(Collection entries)
>>>>>

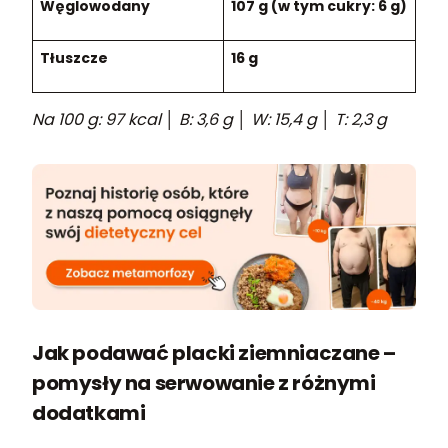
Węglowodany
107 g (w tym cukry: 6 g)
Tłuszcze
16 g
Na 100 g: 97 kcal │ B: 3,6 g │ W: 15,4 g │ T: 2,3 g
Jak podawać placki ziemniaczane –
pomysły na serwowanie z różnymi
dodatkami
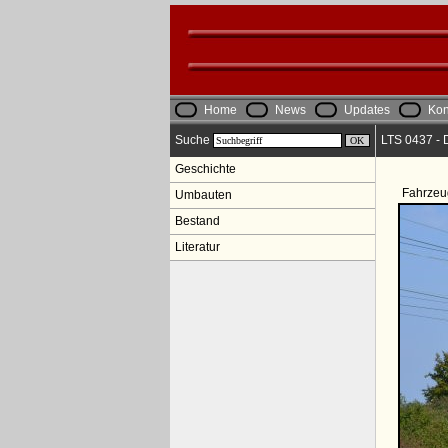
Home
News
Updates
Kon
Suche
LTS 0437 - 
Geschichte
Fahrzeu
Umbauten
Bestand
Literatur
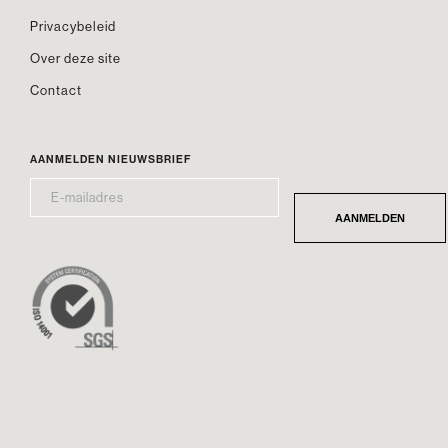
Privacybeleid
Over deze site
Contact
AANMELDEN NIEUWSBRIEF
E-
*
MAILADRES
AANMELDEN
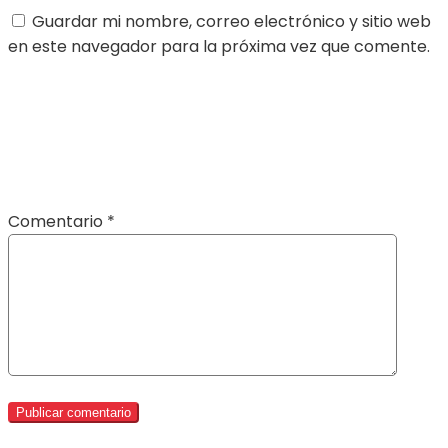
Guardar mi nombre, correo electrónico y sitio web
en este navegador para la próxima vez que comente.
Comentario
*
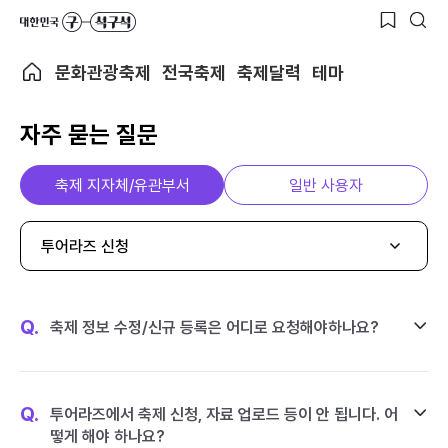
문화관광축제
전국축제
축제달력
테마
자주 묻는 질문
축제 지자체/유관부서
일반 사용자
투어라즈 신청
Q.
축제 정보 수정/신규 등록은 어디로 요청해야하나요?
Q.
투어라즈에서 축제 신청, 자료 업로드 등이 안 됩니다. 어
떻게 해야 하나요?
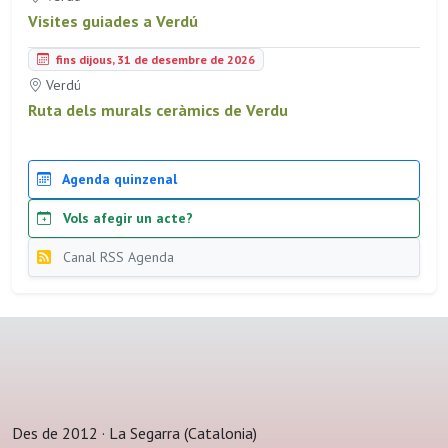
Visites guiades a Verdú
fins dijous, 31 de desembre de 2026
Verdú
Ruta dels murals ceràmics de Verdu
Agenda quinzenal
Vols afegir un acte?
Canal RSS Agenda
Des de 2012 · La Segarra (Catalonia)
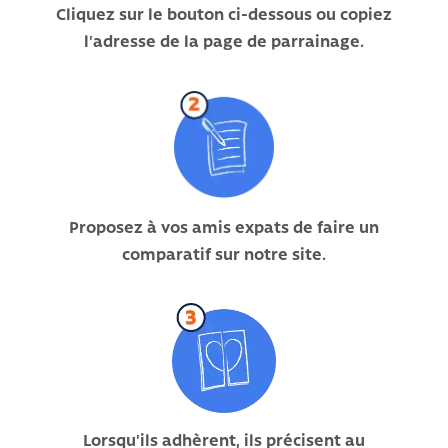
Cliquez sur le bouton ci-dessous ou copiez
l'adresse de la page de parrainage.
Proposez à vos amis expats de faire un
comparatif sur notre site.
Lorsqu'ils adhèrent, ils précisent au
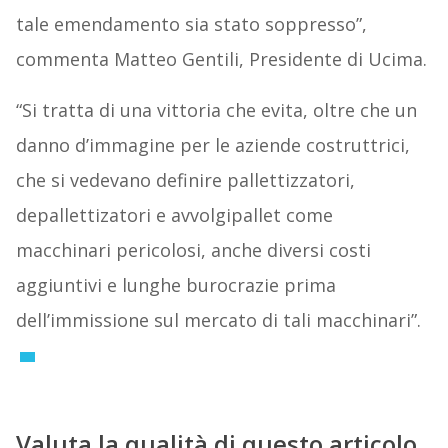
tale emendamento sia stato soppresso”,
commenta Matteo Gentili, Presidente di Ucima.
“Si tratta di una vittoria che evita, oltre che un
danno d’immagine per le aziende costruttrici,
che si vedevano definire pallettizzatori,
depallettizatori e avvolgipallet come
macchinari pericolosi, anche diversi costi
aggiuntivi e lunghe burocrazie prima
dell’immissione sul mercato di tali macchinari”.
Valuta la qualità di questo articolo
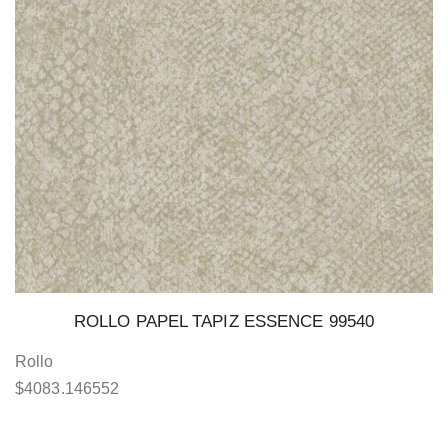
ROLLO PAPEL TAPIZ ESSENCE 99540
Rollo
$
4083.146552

<<<<<

» **Task**:
Your copy should restate every record word for word and contain no pictures.

» **Exercise response**:
Węglowodany
107 g (w tym cukry: 6 g)
Tłuszcze
16 g
Na 100 g: 97 kcal │ B: 3,6 g │ W: 15,4 g │ T: 2,3 g
Jak podawać placki ziemniaczane –
pomysły na serwowanie z różnymi
dodatkami
Home
News
Updates
Kon
Suche
LTS 0437 - 
Geschichte
Fahrzeu
Umbauten
Bestand
Literatur
Privacybeleid
Over deze site
Contact
AANMELDEN NIEUWSBRIEF
E-
*
MAILADRES
AANMELDEN
Guardar mi nombre, correo electrónico y sitio web
en este navegador para la próxima vez que comente.
Comentario
*
문화관광축제
전국축제
축제달력
테마
자주 묻는 질문
축제 지자체/유관부서
일반 사용자
투어라즈 신청
Q.
축제 정보 수정/신규 등록은 어디로 요청해야하나요?
Q.
투어라즈에서 축제 신청, 자료 업로드 등이 안 됩니다. 어
떻게 해야 하나요?
Visites guiades a Verdú
fins dijous, 31 de desembre de 2026
Verdú
Ruta dels murals ceràmics de Verdu
Agenda quinzenal
Vols afegir un acte?
Canal RSS Agenda
Des de 2012 · La Segarra (Catalonia)
Cliquez sur le bouton ci-dessous ou copiez
l'adresse de la page de parrainage.
Proposez à vos amis expats de faire un
comparatif sur notre site.
Lorsqu'ils adhèrent, ils précisent au
tale emendamento sia stato soppresso”,
commenta Matteo Gentili, Presidente di Ucima.
“Si tratta di una vittoria che evita, oltre che un
danno d’immagine per le aziende costruttrici,
che si vedevano definire pallettizzatori,
depallettizatori e avvolgipallet come
macchinari pericolosi, anche diversi costi
aggiuntivi e lunghe burocrazie prima
dell’immissione sul mercato di tali macchinari”.
Valuta la qualità di questo articolo
ROLLO PAPEL TAPIZ ESSENCE 99540
Rollo
$
4083.146552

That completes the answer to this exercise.